Key: GEPA wraps existing tests as its fitness function. It does NOT replace or modify tests. The LLM proposes improved SKILL.md text, and the evaluator scores each candidate against the same test prompts the CI already uses. Only improvements that score higher are kept.
Step 6: IMPROVE TESTS
Update test prompts to match new frontmatter:
shouldTriggerPrompts- 5+ prompts matching "WHEN:" or "USE FOR:" phrasesshouldNotTriggerPrompts- 5+ prompts for unrelated topics and different-skill scenarios
Step 7: VERIFY
Run tests (skip if --fast flag):
# Framework-specific command based on project
npm test -- --testPathPattern={skill-name} # Jest
pytest tests/{skill-name}/ # pytest
waza run tests/{skill-name}/trigger_tests.yaml # Waza
Step 8: TOKENS
Check token budget:
npm run tokens -- check {skills-dir}/{skill-name}/SKILL.md
Budget guidelines:
- SKILL.md: < 500 tokens (soft), < 5000 (hard)

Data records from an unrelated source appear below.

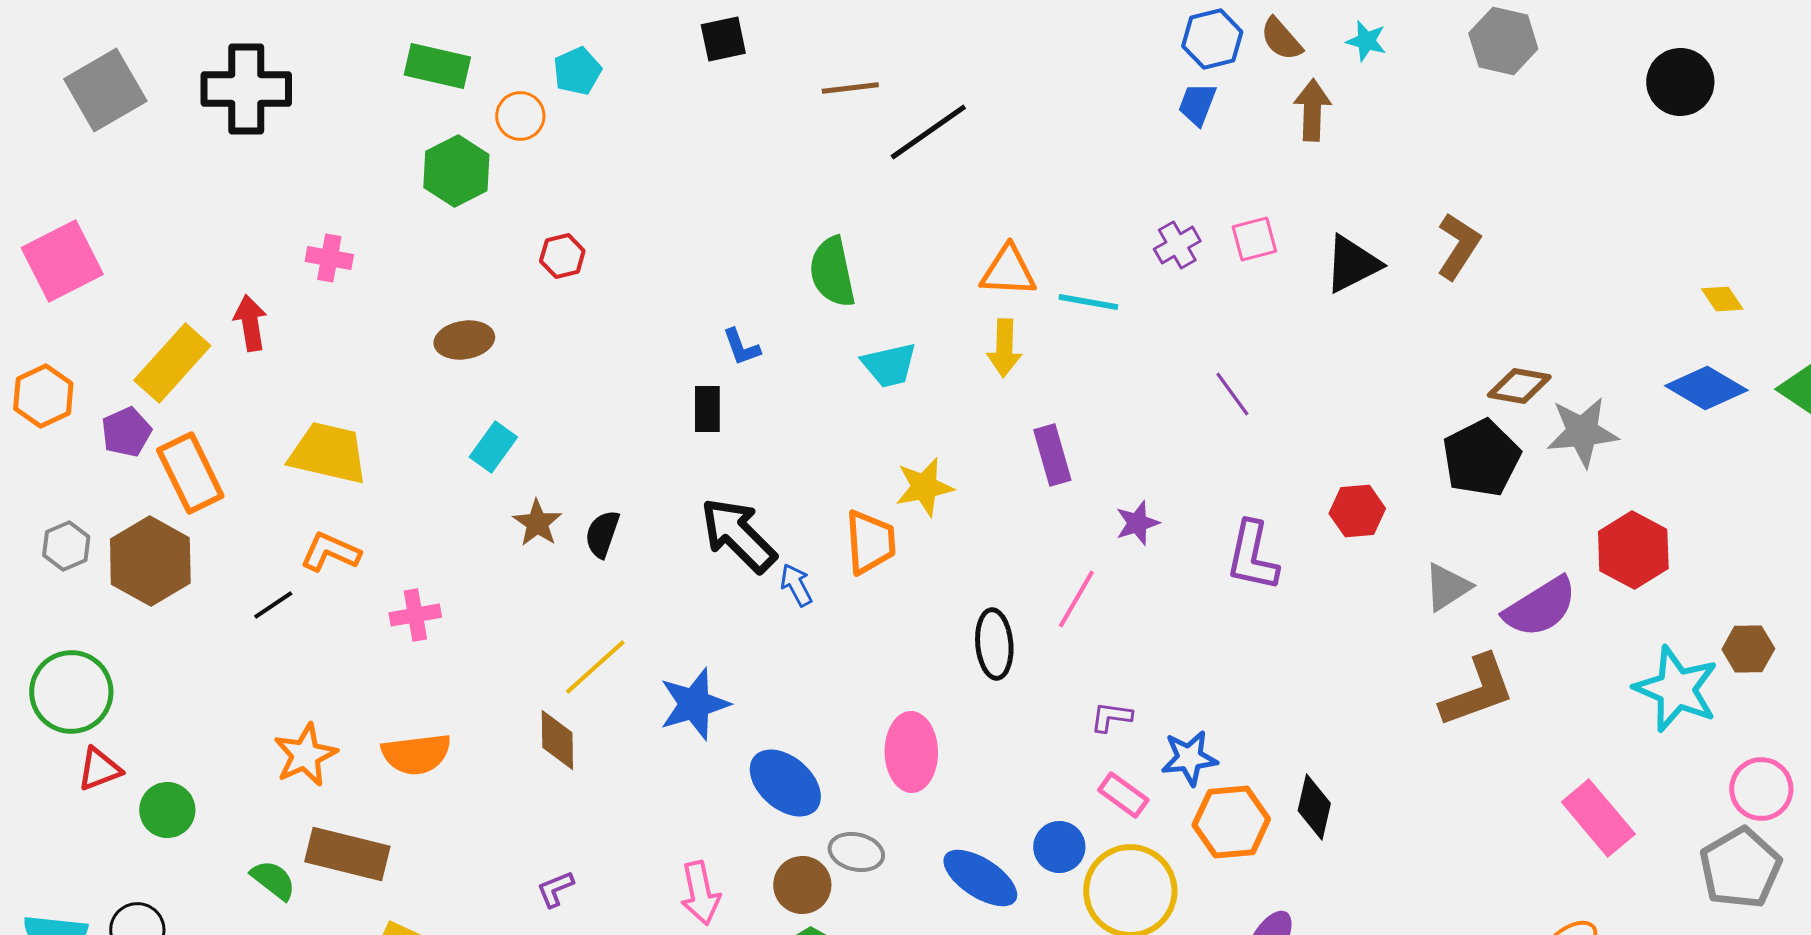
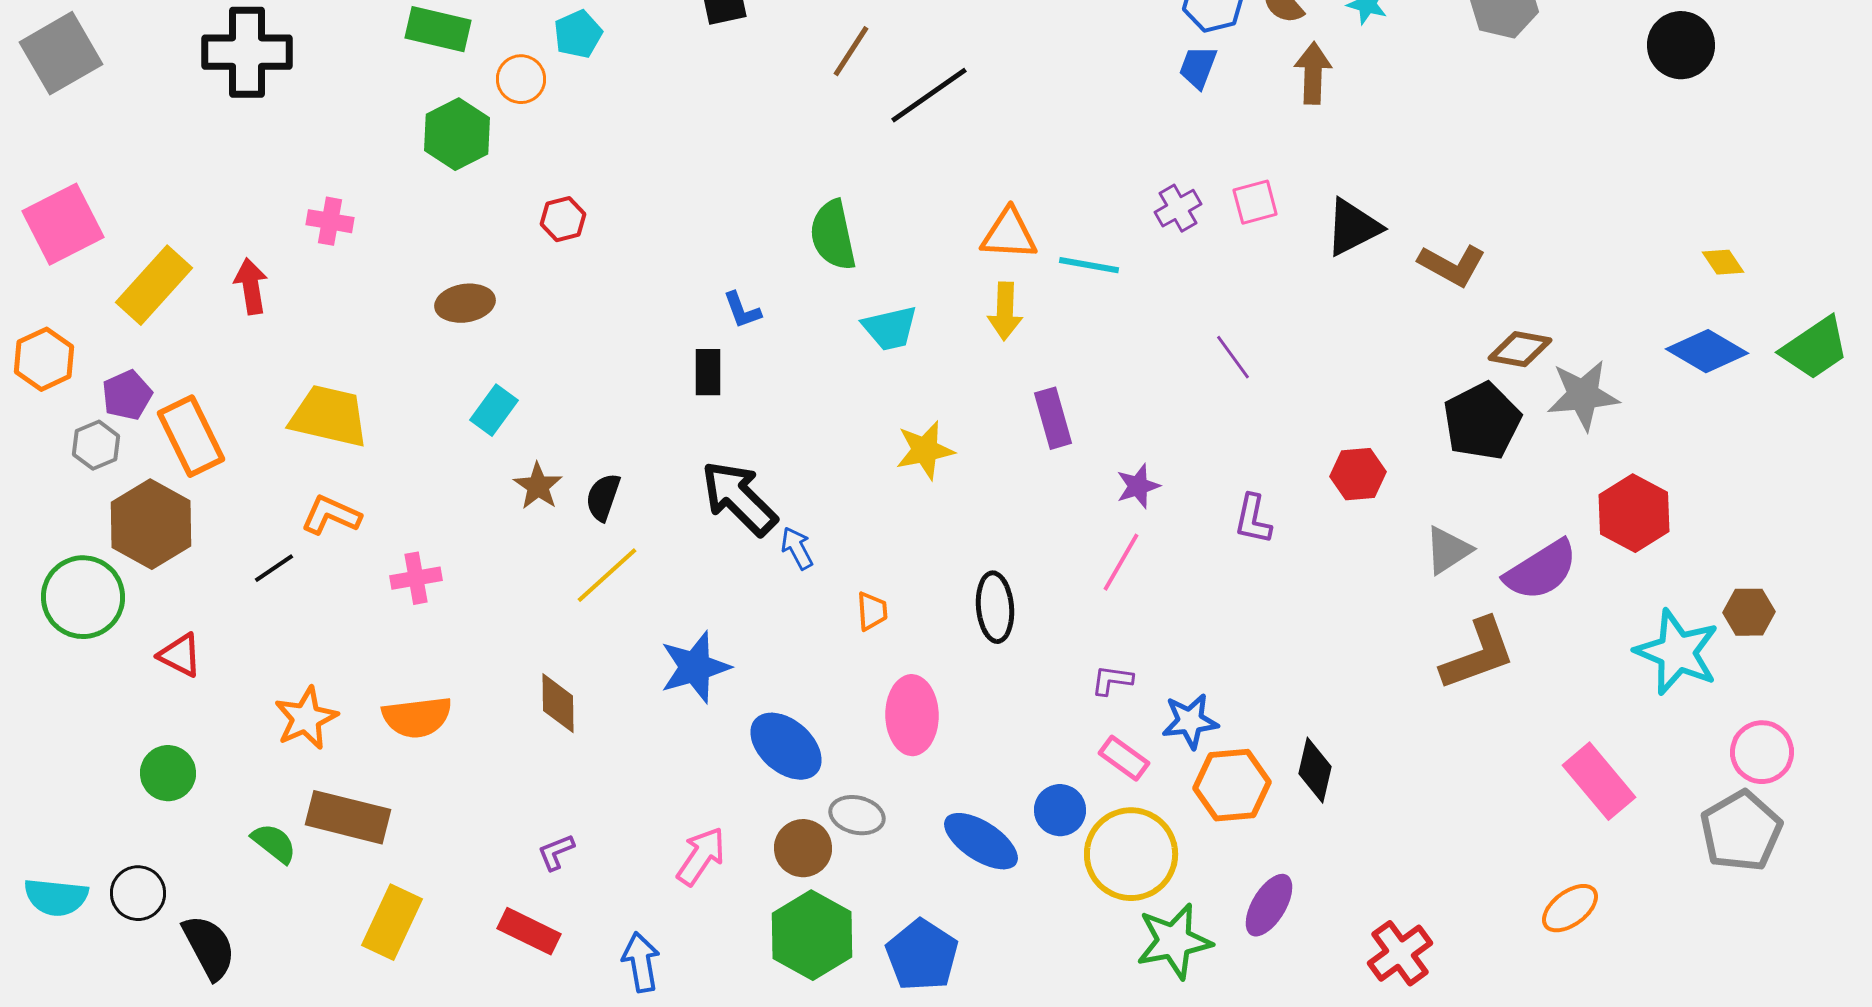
brown line: (850, 88) -> (851, 51), turned -50
gray square: (105, 90) -> (61, 53), moved
brown L-shape: (1458, 246) -> (1452, 265), moved, turned 86
yellow rectangle: (172, 363) -> (154, 285), moved
orange trapezoid: (870, 542) -> (872, 611), moved, size x0.6
gray hexagon: (66, 546) -> (96, 445), moved
purple L-shape: (1252, 556) -> (1253, 519), size x0.7
pink line: (1076, 599) -> (1121, 562), moved
yellow line: (595, 667) -> (607, 575), moved
green circle: (71, 692) -> (83, 597), moved
red triangle: (99, 769) -> (180, 655), moved, turned 48
pink arrow: (700, 893) -> (701, 856), turned -134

- references/*.md: < 1000 tokens each
Step 8b: MCP INTEGRATION (if INVOKES present)
When description contains INVOKES:, check:
- MCP Tools Used table - Does skill body have the table?

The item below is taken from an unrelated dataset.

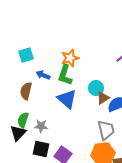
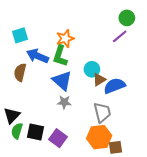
blue arrow: (43, 75) -> (37, 56), size x1.5
green semicircle: (23, 120) -> (17, 131), moved
gray star: (41, 126) -> (64, 102), moved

- Prerequisites section - Are requirements documented?
- CLI fallback - Is there a fallback when MCP unavailable?
- Name collision - Does skill name match an MCP tool?

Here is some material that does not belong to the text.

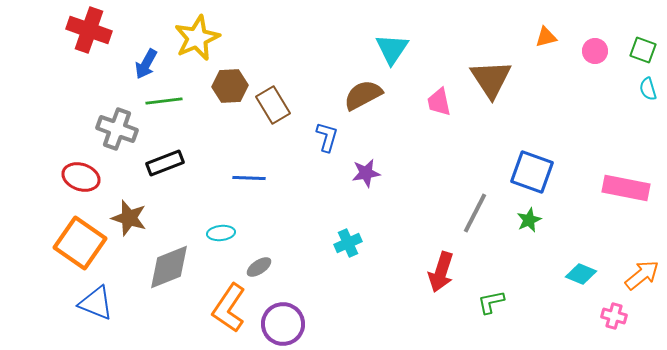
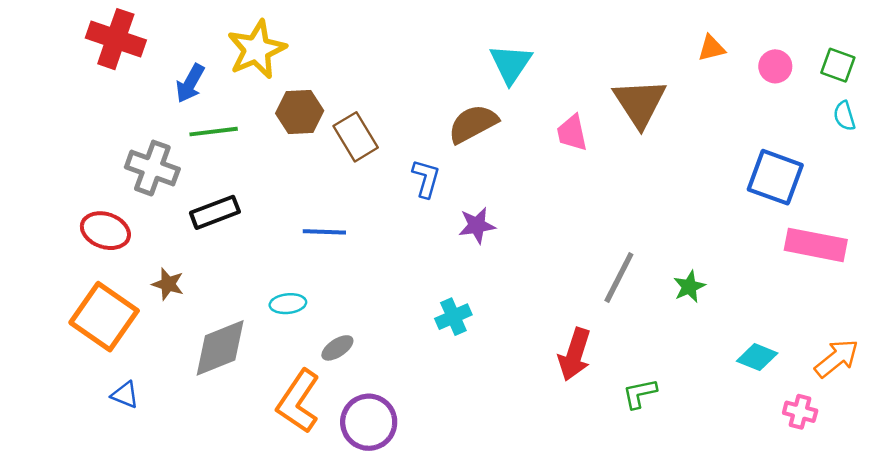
blue square: (532, 172) -> (775, 177), moved
brown star: (129, 218) -> (168, 284), size x0.7
blue triangle: (96, 303) -> (125, 395), size x0.6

If checks fail, add missing sections using patterns from mcp-integration.md.
Step 9: SUMMARY
Display before/after comparison:
╔══════════════════════════════════════════════════════════════════╗
║ SENSEI SUMMARY: {skill-name} ║
╠══════════════════════════════════════════════════════════════════╣
║ BEFORE AFTER ║
║ ────── ───── ║
║ Score: Low Score: Medium-High ║
║ Tokens: 142 Tokens: 385 ║
║ Triggers: 0 Triggers: 5 ║
║ Anti-triggers: 0 Anti-triggers: 3 ║
╚══════════════════════════════════════════════════════════════════╝
Step 10: PROMPT USER
Ask how to proceed:
- [C] Commit - Save with message
sensei: improve {skill-name} frontmatter - [I] Create Issue - Open issue with summary and suggestions
- [S] Skip - Discard changes, move to next skill
Step 11: REPEAT or EXIT
- If score < Medium-High AND iterations < 5 → go to Step 2
- If iterations >= 5 → timeout, show summary, move to next skill
Scoring Quick Reference
| Score | Requirements |
|---|---|
| Invalid | Description > 1024 chars (exceeds spec hard limit) |
| Low | Description < 150 chars OR no triggers |
| Medium | Description >= 150 chars AND has triggers but >60 words |
| Medium-High | Has "WHEN:" (preferred) or "USE FOR:" with ≤60 words |
| High | Medium-High + routing clarity (INVOKES/FOR SINGLE OPERATIONS) |
⚠️ "DO NOT USE FOR:" is risky in multi-skill environments (10+ overlapping skills) — causes keyword contamination on fast-pattern-matching models. Safe for small, isolated skill sets. Use positive routing with
WHEN:for cross-model safety.
MCP Integration Score (when INVOKES present)
| Check | Status |
|---|---|
| MCP Tools Used table | ✓/✗ |
| Prerequisites section | ✓/✗ |
| CLI fallback pattern | ✓/✗ |
| No name collision | ✓/✗ |
See references/scoring.md for full criteria. See references/mcp-integration.md for MCP patterns.
Frontmatter Patterns
Skill Classification Prefix
Add a prefix to clarify the skill type:
**WORKFLOW SKILL**- Multi-step orchestration**UTILITY SKILL**- Single-purpose helper**ANALYSIS SKILL**- Read-only analysis/reporting
Routing Clarity (for High score)
When skills interact with MCP tools or other skills, add:
INVOKES:- What tools/skills this skill callsFOR SINGLE OPERATIONS:- When to bypass this skill
Quick Example
Before (Low):
description: 'Process PDF files'
After (High with routing, cross-model optimized):
description: "**WORKFLOW SKILL** — Extract, rotate, merge, and split PDF files. WHEN: \"extract PDF text\", \"rotate PDF pages\", \"merge PDFs\", \"split PDF\". INVOKES: pdf-tools MCP for extraction, file-system for I/O. FOR SINGLE OPERATIONS: Use pdf-tools MCP directly for simple extractions."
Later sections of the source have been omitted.